En l’espèce, à la suite de leur divorce, l'ex-époux a engagé une procédure de liquidation et de partage des intérêts patrimoniaux devant les juridictions françaises. Parallèlement, il a saisi les juridictions indiennes afin de statuer sur les droits des anciens époux concernant un immeuble situé en Inde. En raison de cette procédure antérieure, la juridiction française s'était dessaisie au profit du juge indien pour toutes les questions relatives à ce bien immobilier. Après la fin de la procédure en Inde, l'ex-époux a de nouveau revendiqué devant le juge français des créances correspondant au financement de ce bien et aux dépenses engagées pour celui-ci.
La Cour d'appel a déclaré ces demandes irrecevables. Elle a considéré que l'arrêt ayant précédemment constaté la litispendance internationale et prononcé le dessaisissement du juge français était revêtu de l'autorité de la chose jugée. Selon elle, peu importait que la procédure indienne ait pris fin ou que le juge indien ait effectivement statué sur les créances invoquées, ces circonstances ne remettant pas en cause l'autorité attachée à la décision de dessaisissement.

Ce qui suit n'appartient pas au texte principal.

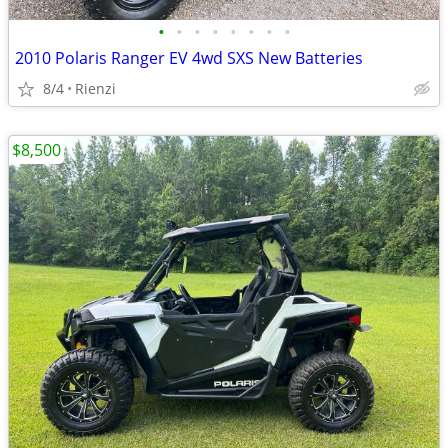
•
•
•
•
•
•
•
•
2010 Polaris Ranger EV 4wd SXS New Batteries
8/4
Rienzi
$8,500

La Cour de cassation casse partiellement l'arrêt. Elle rappelle que l'autorité de la chose jugée ne peut être opposée lorsque des événements postérieurs ont modifié la situation précédemment reconnue en justice.
Ainsi, la disparition de la situation de litispendance internationale permet au demandeur de réintroduire ses demandes devant le juge français. Dès lors, le dessaisissement initial ne faisait plus obstacle à l'examen des créances revendiquées. Seule l'autorité de la chose jugée éventuellement attachée à la décision rendue par la juridiction étrangère pouvait, le cas échéant, être invoquée pour déclarer ces demandes irrecevables.